WHAT IS NEEDED: Please reproduce the following records exactly as they appear.

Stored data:
═══
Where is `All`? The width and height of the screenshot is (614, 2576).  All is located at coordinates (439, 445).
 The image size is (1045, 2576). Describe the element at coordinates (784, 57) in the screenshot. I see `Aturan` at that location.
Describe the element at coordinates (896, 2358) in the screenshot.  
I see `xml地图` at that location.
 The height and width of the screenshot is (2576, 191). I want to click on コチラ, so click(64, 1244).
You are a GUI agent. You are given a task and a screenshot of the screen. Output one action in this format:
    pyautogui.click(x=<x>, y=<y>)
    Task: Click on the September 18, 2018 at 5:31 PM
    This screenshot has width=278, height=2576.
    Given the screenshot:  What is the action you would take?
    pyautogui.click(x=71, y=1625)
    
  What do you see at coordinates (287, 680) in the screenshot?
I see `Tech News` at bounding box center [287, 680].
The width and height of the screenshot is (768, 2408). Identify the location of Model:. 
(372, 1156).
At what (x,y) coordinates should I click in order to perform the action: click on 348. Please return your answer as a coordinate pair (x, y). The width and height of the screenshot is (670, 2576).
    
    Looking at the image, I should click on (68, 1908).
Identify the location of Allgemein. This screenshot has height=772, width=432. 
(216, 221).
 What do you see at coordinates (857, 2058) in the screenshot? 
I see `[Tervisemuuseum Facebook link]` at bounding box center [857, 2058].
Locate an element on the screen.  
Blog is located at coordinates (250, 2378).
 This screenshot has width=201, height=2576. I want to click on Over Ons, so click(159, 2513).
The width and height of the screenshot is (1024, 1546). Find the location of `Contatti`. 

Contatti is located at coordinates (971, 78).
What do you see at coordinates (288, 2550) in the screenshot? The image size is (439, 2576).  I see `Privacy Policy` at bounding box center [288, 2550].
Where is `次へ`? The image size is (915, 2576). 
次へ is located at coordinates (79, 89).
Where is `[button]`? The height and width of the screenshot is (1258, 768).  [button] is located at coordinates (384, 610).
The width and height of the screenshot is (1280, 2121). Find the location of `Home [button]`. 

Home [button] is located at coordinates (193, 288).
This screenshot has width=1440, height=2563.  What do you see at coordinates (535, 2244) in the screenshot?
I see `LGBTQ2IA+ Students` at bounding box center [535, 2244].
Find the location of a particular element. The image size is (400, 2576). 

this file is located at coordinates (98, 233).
═══
YOUR SOLUTION:
Where is `All`? The width and height of the screenshot is (614, 2576).  All is located at coordinates (439, 445).
 The image size is (1045, 2576). Describe the element at coordinates (784, 57) in the screenshot. I see `Aturan` at that location.
Describe the element at coordinates (896, 2358) in the screenshot.  
I see `xml地图` at that location.
 The height and width of the screenshot is (2576, 191). I want to click on コチラ, so click(64, 1244).
You are a GUI agent. You are given a task and a screenshot of the screen. Output one action in this format:
    pyautogui.click(x=<x>, y=<y>)
    Task: Click on the September 18, 2018 at 5:31 PM
    This screenshot has width=278, height=2576.
    Given the screenshot:  What is the action you would take?
    pyautogui.click(x=71, y=1625)
    
  What do you see at coordinates (287, 680) in the screenshot?
I see `Tech News` at bounding box center [287, 680].
The width and height of the screenshot is (768, 2408). Identify the location of Model:. 
(372, 1156).
At what (x,y) coordinates should I click in order to perform the action: click on 348. Please return your answer as a coordinate pair (x, y). The width and height of the screenshot is (670, 2576).
    
    Looking at the image, I should click on (68, 1908).
Identify the location of Allgemein. This screenshot has height=772, width=432. 
(216, 221).
 What do you see at coordinates (857, 2058) in the screenshot? 
I see `[Tervisemuuseum Facebook link]` at bounding box center [857, 2058].
Locate an element on the screen.  
Blog is located at coordinates (250, 2378).
 This screenshot has width=201, height=2576. I want to click on Over Ons, so click(159, 2513).
The width and height of the screenshot is (1024, 1546). Find the location of `Contatti`. 

Contatti is located at coordinates (971, 78).
What do you see at coordinates (288, 2550) in the screenshot? The image size is (439, 2576).  I see `Privacy Policy` at bounding box center [288, 2550].
Where is `次へ`? The image size is (915, 2576). 
次へ is located at coordinates (79, 89).
Where is `[button]`? The height and width of the screenshot is (1258, 768).  [button] is located at coordinates (384, 610).
The width and height of the screenshot is (1280, 2121). Find the location of `Home [button]`. 

Home [button] is located at coordinates (193, 288).
This screenshot has width=1440, height=2563.  What do you see at coordinates (535, 2244) in the screenshot?
I see `LGBTQ2IA+ Students` at bounding box center [535, 2244].
Find the location of a particular element. The image size is (400, 2576). 

this file is located at coordinates (98, 233).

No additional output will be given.